■ Problem details:
Print the records below exactly, from the line containing "Describe the element at coordinates (1079, 68)" down to the line containing "Image resolution: width=982", both lines included, and omit every picture.

■ Material supplied:

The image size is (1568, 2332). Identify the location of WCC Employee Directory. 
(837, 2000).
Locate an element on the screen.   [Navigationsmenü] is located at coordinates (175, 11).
* * *
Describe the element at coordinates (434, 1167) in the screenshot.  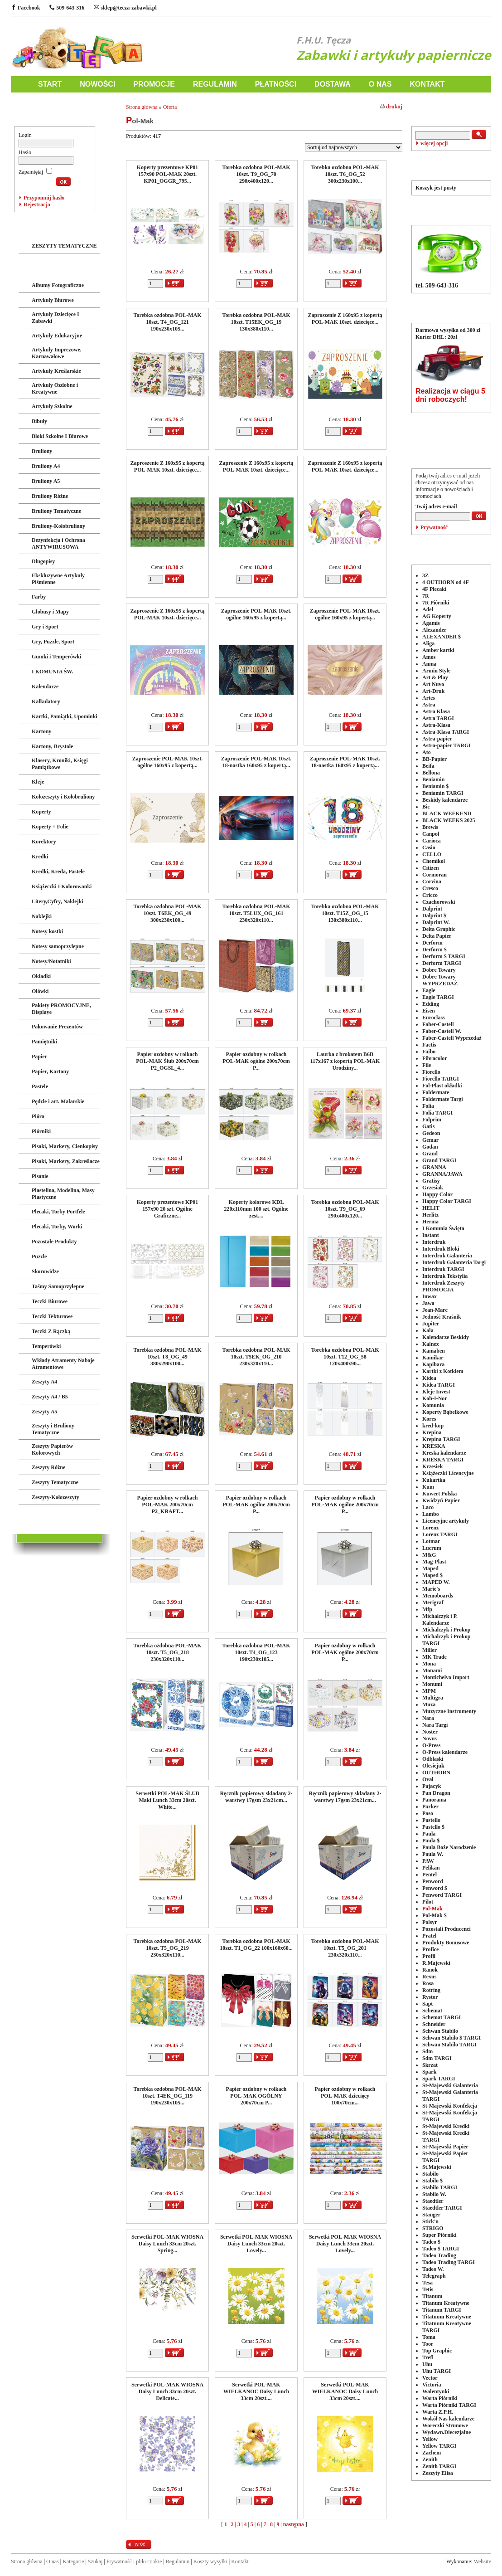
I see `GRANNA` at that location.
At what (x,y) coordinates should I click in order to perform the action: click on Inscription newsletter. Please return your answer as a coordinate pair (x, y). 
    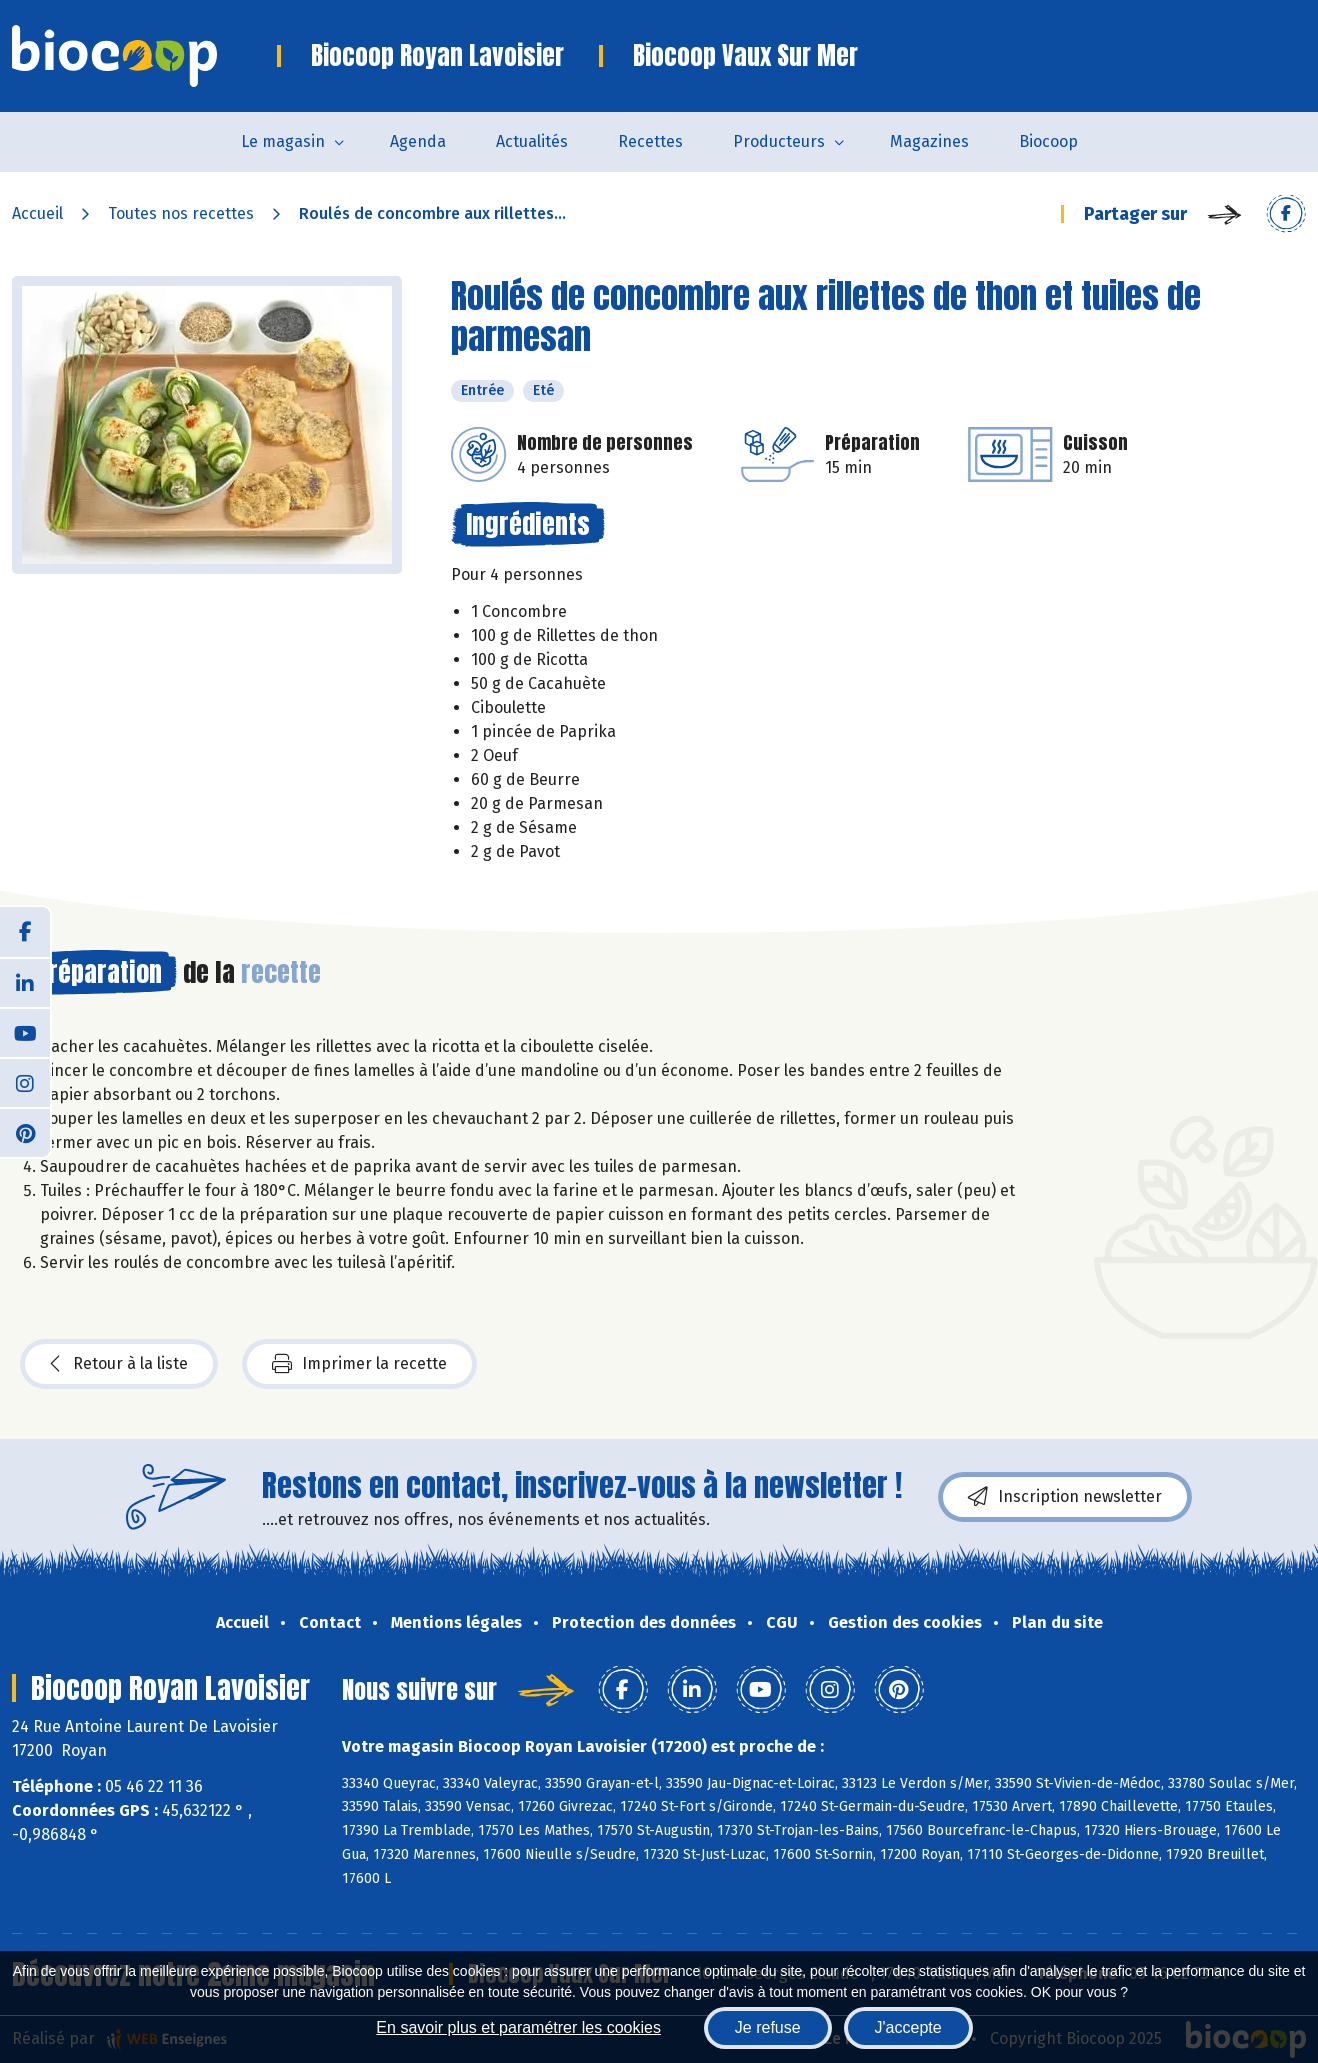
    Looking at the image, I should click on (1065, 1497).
==
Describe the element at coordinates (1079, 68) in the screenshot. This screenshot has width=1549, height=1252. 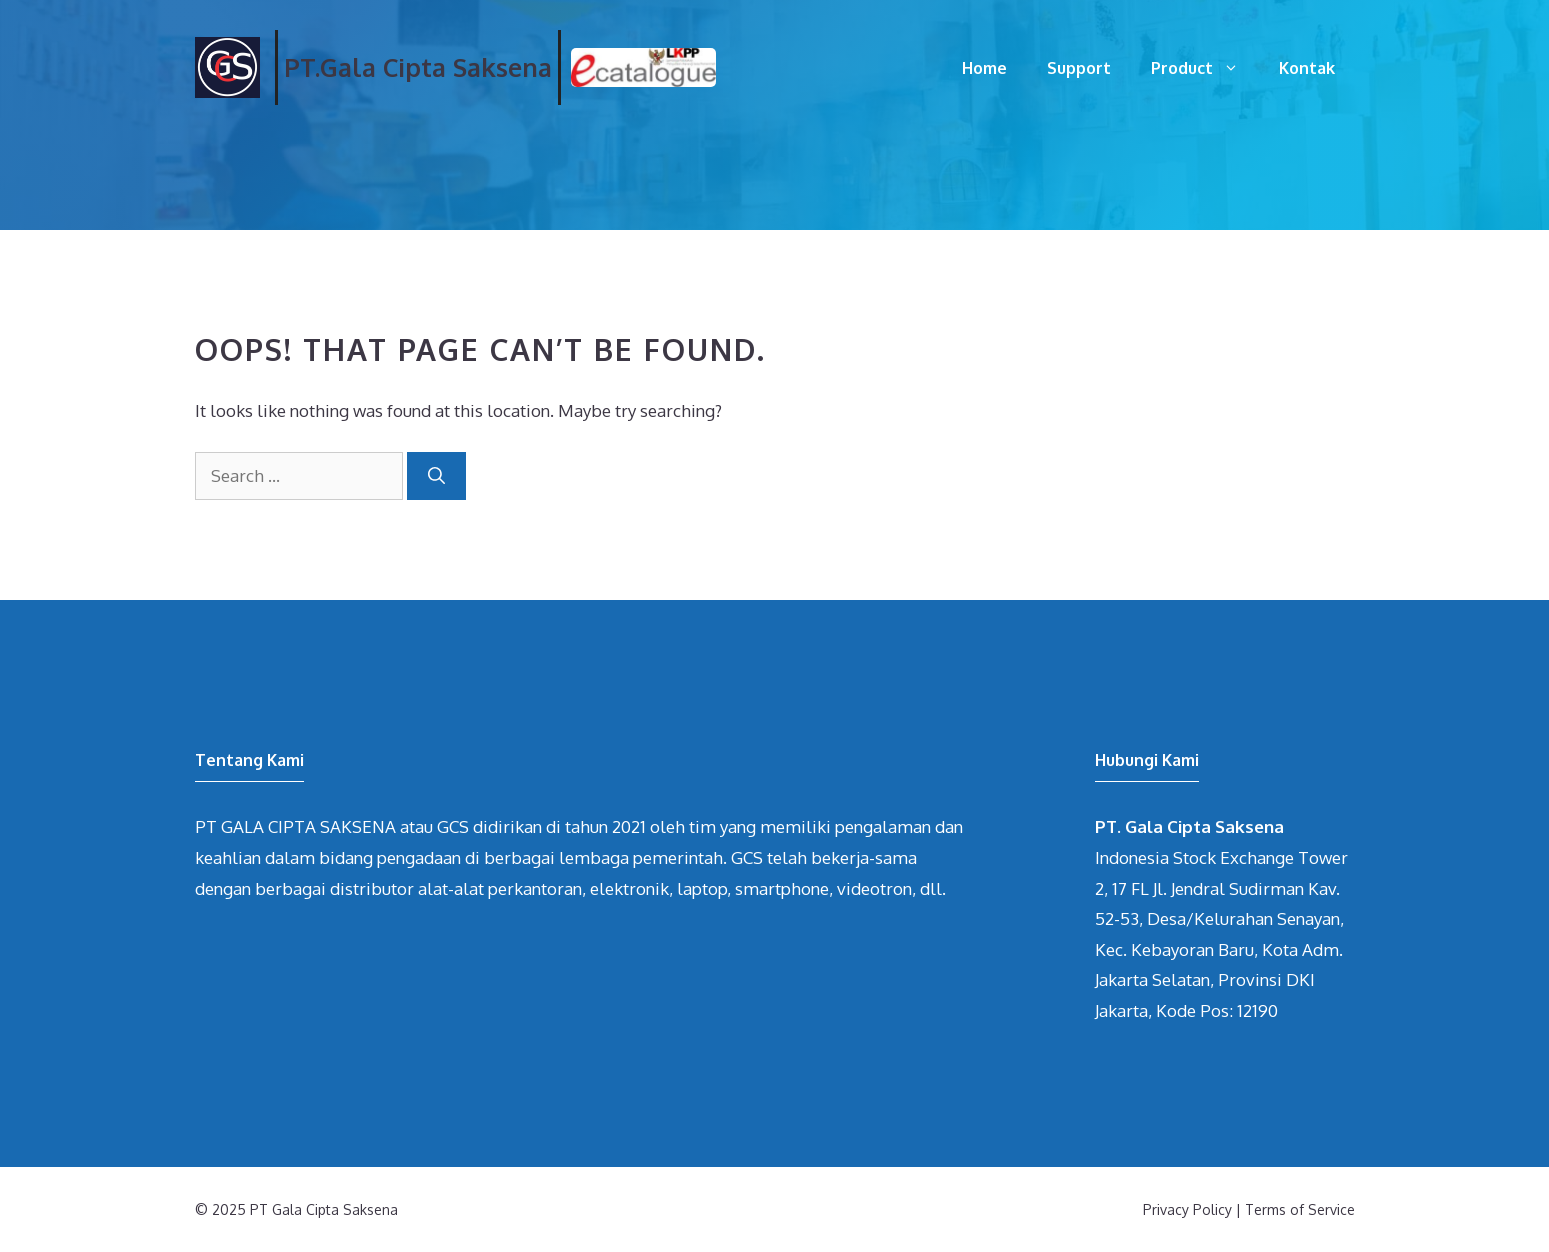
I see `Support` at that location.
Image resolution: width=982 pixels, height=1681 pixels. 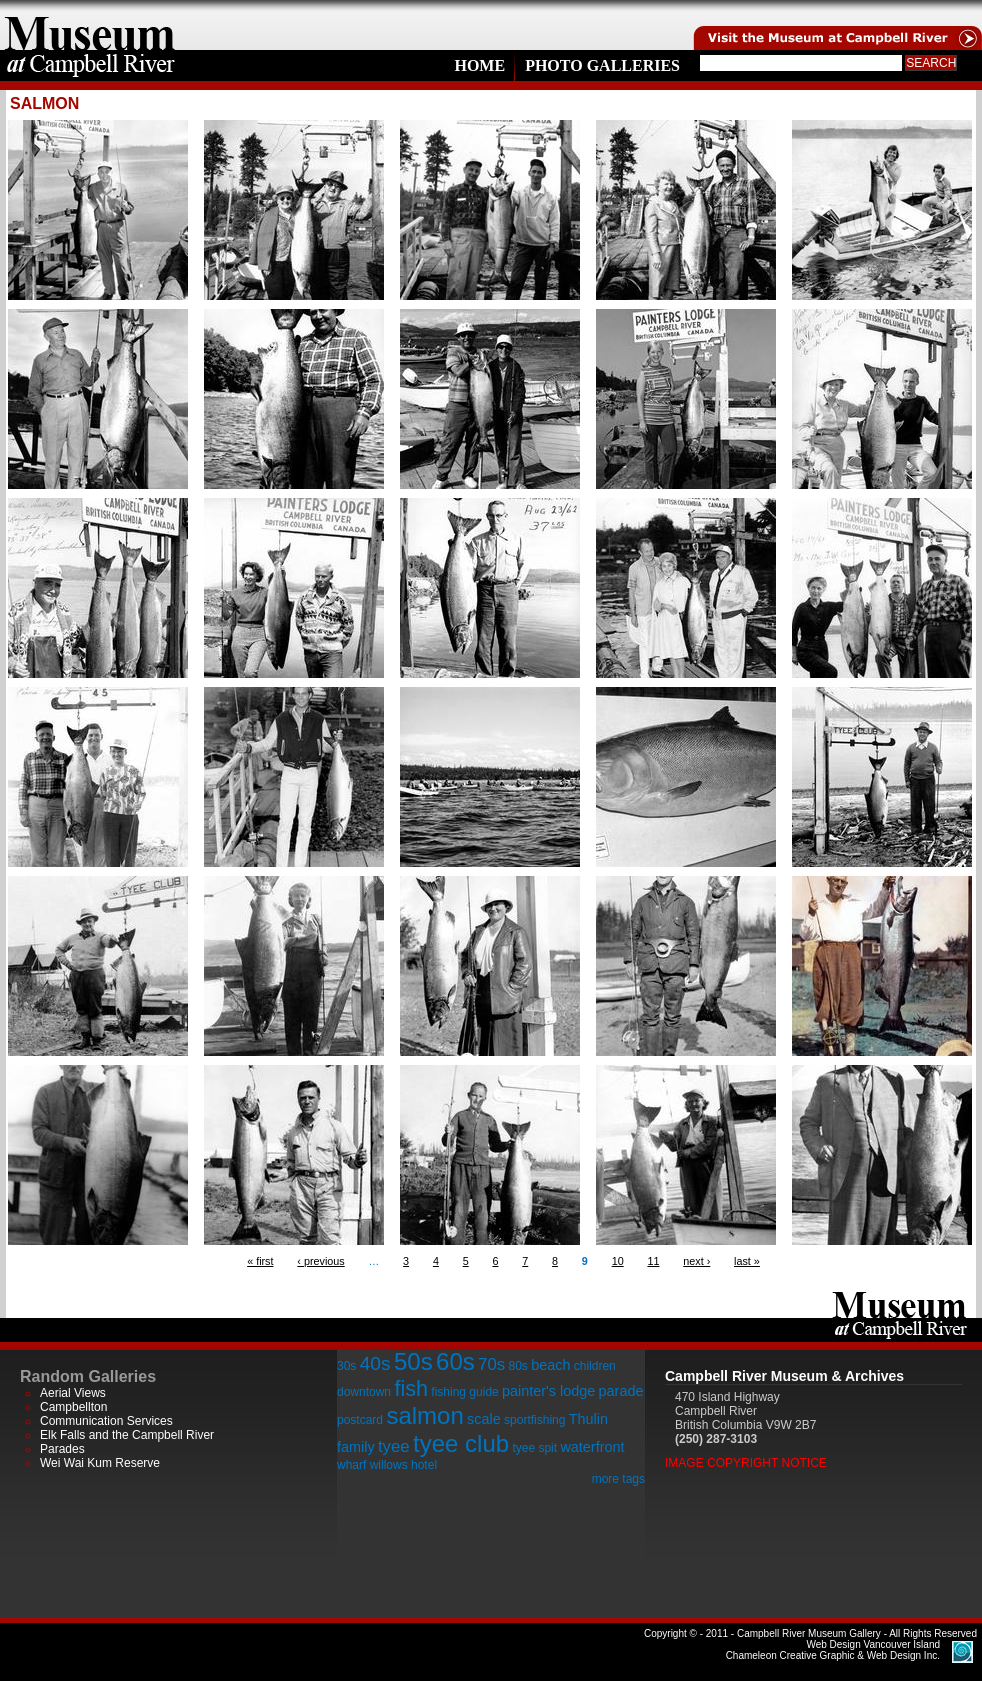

■ Response to the task:
Describe the element at coordinates (1079, 68) in the screenshot. This screenshot has width=1549, height=1252. 
I see `Support` at that location.
Image resolution: width=982 pixels, height=1681 pixels. 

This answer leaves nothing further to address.